▶ **WHAT YOU WILL DO**: Start to finish, write out the entries exactly, leaving the pictures aside.

Dataset entries:
━━━━━━━━━━━━━━━━
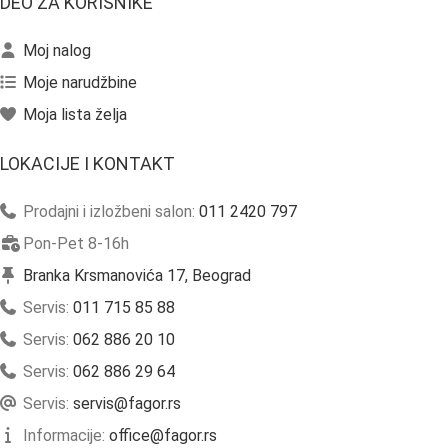
DEO ZA KORISNIKE
Moj nalog
Moje narudžbine
Moja lista želja
LOKACIJE I KONTAKT
Prodajni i izložbeni salon:
011 2420 797
Pon-Pet 8-16h
Branka Krsmanovića 17, Beograd
Servis:
011 715 85 88
Servis:
062 886 20 10
Servis:
062 886 29 64
Servis:
servis@fagor.rs
Informacije:
office@fagor.rs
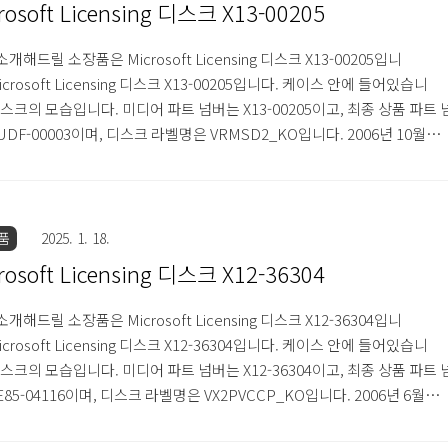
rosoft Licensing 디스크 X13-00205
개해드릴 소장품은 Microsoft Licensing 디스크 X13-00205입니
icrosoft Licensing 디스크 X13-00205입니다. 케이스 안에 들어있습니
디스크의 모습입니다. 미디어 파트 넘버는 X13-00205이고, 최종 상품 파트 
UDF-00003이며, 디스크 라벨명은 VRMSD2_KO입니다. 2006년 10월에
며, 내용물은 윈도우 XP 태블릿 PC 에디션 2005입니다. 설치하는 과정에
 XP 프로페셔널 K 또는 KN CD와 태블릿 PC 볼륨 라이센스 제품 키가 필
고 적혀있으며, 대한민국 이외의 지역에서의 사용이나 배포가 금지되어 
적혀있습니다. 디스크 표면에는 홀로그램이 적용되어 있습니다. 디스크 표
품
2025. 1. 18.
측에는 '모든 사용은 볼륨 라..
rosoft Licensing 디스크 X12-36304
개해드릴 소장품은 Microsoft Licensing 디스크 X12-36304입니
icrosoft Licensing 디스크 X12-36304입니다. 케이스 안에 들어있습니
디스크의 모습입니다. 미디어 파트 넘버는 X12-36304이고, 최종 상품 파트 
E85-04116이며, 디스크 라벨명은 VX2PVCCP_KO입니다. 2006년 6월에
며, 내용물은 서비스 팩 2를 포함한 윈도우 XP 프로페셔널 업그레이드 버
다. 한글판이며, 볼륨 라이센스 버전이라서 볼륨 라이센스 제품 키가 필요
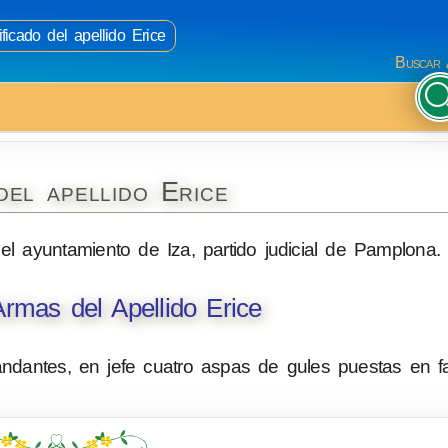
ficado del apellido Erice
Buscar 
del apellido Erice
l ayuntamiento de Iza, partido judicial de Pamplona.
rmas del Apellido Erice
dantes, en jefe cuatro aspas de gules puestas en fa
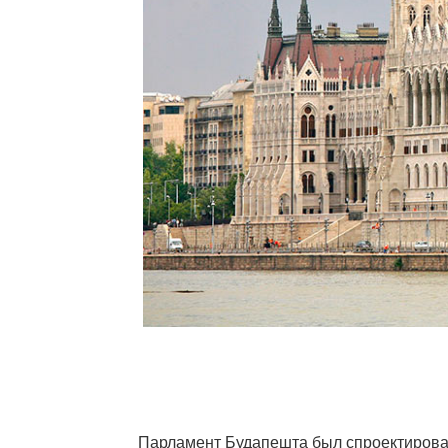
Парламент Будапешта был спроектирован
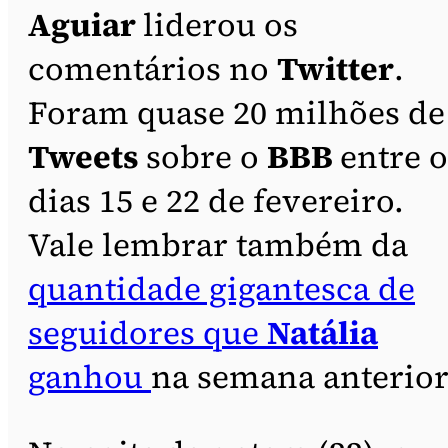
Aguiar
liderou os
comentários no
Twitter
.
Foram quase 20 milhões de
Tweets
sobre o
BBB
entre o
dias 15 e 22 de fevereiro.
Vale lembrar também da
quantidade gigantesca de
seguidores que
Natália
ganhou
na semana anterior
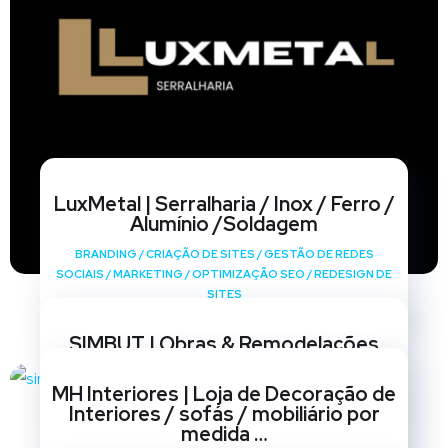
LuxMetal | Serralharia / Inox / Ferro /
Alumínio /Soldagem
BRANDING
/
CRIAÇÃO DE SITES
/
GESTÃO DE REDES
SOCIAIS
/
MARKETING
/
OPTIMIZAÇÃO SEO
/
REDESIGN DE
SITES
SIMBUT | Obras & Remodelações
BRANDING
/
CRIAÇÃO DE SITES
/
GESTÃO DE REDES
MH Interiores | Loja de Decoração de
SOCIAIS
/
MARKETING
/
OPTIMIZAÇÃO SEO
/
REDESIGN DE
Interiores / sofás / mobiliário por
SITES
medida …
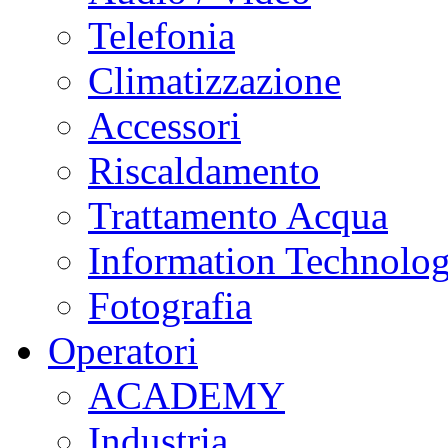
Telefonia
Climatizzazione
Accessori
Riscaldamento
Trattamento Acqua
Information Technolo
Fotografia
Operatori
ACADEMY
Industria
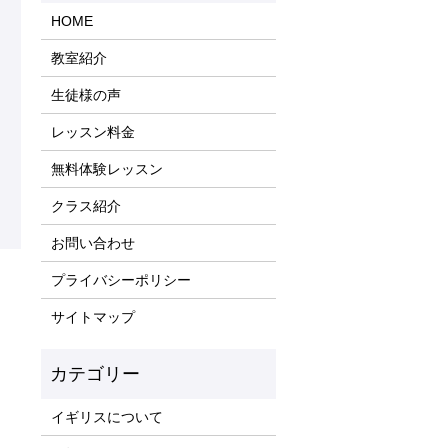
HOME
教室紹介
生徒様の声
レッスン料金
無料体験レッスン
クラス紹介
お問い合わせ
プライバシーポリシー
サイトマップ
イギリスについて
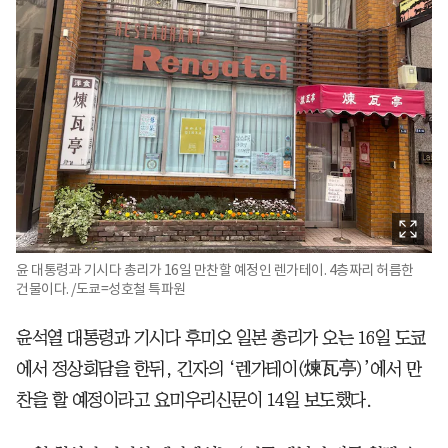
윤 대통령과 기시다 총리가 16일 만찬할 예정인 렌가테이. 4층짜리 허름한
건물이다. /도쿄=성호철 특파원
윤석열 대통령과 기시다 후미오 일본 총리가 오는 16일 도쿄
에서 정상회담을 한뒤, 긴자의 ‘렌가테이(煉瓦亭)’에서 만
찬을 할 예정이라고 요미우리신문이 14일 보도했다.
━━━━━━━━━━━━━━━━
▶ **COMPLETED TASK**:
DEO ZA KORISNIKE
Moj nalog
Moje narudžbine
Moja lista želja
LOKACIJE I KONTAKT
Prodajni i izložbeni salon:
011 2420 797
Pon-Pet 8-16h
Branka Krsmanovića 17, Beograd
Servis:
011 715 85 88
Servis:
062 886 20 10
Servis:
062 886 29 64
Servis:
servis@fagor.rs
Informacije:
office@fagor.rs
rosoft Licensing 디스크 X13-00205
개해드릴 소장품은 Microsoft Licensing 디스크 X13-00205입니
icrosoft Licensing 디스크 X13-00205입니다. 케이스 안에 들어있습니
디스크의 모습입니다. 미디어 파트 넘버는 X13-00205이고, 최종 상품 파트 
UDF-00003이며, 디스크 라벨명은 VRMSD2_KO입니다. 2006년 10월에
며, 내용물은 윈도우 XP 태블릿 PC 에디션 2005입니다. 설치하는 과정에
 XP 프로페셔널 K 또는 KN CD와 태블릿 PC 볼륨 라이센스 제품 키가 필
고 적혀있으며, 대한민국 이외의 지역에서의 사용이나 배포가 금지되어 
적혀있습니다. 디스크 표면에는 홀로그램이 적용되어 있습니다. 디스크 표
품
2025. 1. 18.
측에는 '모든 사용은 볼륨 라..
rosoft Licensing 디스크 X12-36304
개해드릴 소장품은 Microsoft Licensing 디스크 X12-36304입니
icrosoft Licensing 디스크 X12-36304입니다. 케이스 안에 들어있습니
디스크의 모습입니다. 미디어 파트 넘버는 X12-36304이고, 최종 상품 파트 
E85-04116이며, 디스크 라벨명은 VX2PVCCP_KO입니다. 2006년 6월에
며, 내용물은 서비스 팩 2를 포함한 윈도우 XP 프로페셔널 업그레이드 버
다. 한글판이며, 볼륨 라이센스 버전이라서 볼륨 라이센스 제품 키가 필요
ficado del apellido Erice
Buscar 
del apellido Erice
l ayuntamiento de Iza, partido judicial de Pamplona.
rmas del Apellido Erice
dantes, en jefe cuatro aspas de gules puestas en fa
Парламент Будапешта был спроектирован
Aguiar
liderou os
comentários no
Twitter
.
Foram quase 20 milhões de
Tweets
sobre o
BBB
entre o
dias 15 e 22 de fevereiro.
Vale lembrar também da
quantidade gigantesca de
seguidores que
Natália
ganhou
na semana anterior
LuxMetal | Serralharia / Inox / Ferro /
Alumínio /Soldagem
BRANDING
/
CRIAÇÃO DE SITES
/
GESTÃO DE REDES
SOCIAIS
/
MARKETING
/
OPTIMIZAÇÃO SEO
/
REDESIGN DE
SITES
SIMBUT | Obras & Remodelações
BRANDING
/
CRIAÇÃO DE SITES
/
GESTÃO DE REDES
MH Interiores | Loja de Decoração de
SOCIAIS
/
MARKETING
/
OPTIMIZAÇÃO SEO
/
REDESIGN DE
Interiores / sofás / mobiliário por
SITES
medida …
Telefonia
Climatizzazione
Accessori
Riscaldamento
Trattamento Acqua
Information Technolo
Fotografia
Operatori
ACADEMY
Industria
HOME
教室紹介
生徒様の声
レッスン料金
無料体験レッスン
クラス紹介
お問い合わせ
プライバシーポリシー
サイトマップ
イギリスについて
윤 대통령과 기시다 총리가 16일 만찬할 예정인 렌가테이. 4층짜리 허름한
건물이다. /도쿄=성호철 특파원
윤석열 대통령과 기시다 후미오 일본 총리가 오는 16일 도쿄
에서 정상회담을 한뒤, 긴자의 ‘렌가테이(煉瓦亭)’에서 만
찬을 할 예정이라고 요미우리신문이 14일 보도했다.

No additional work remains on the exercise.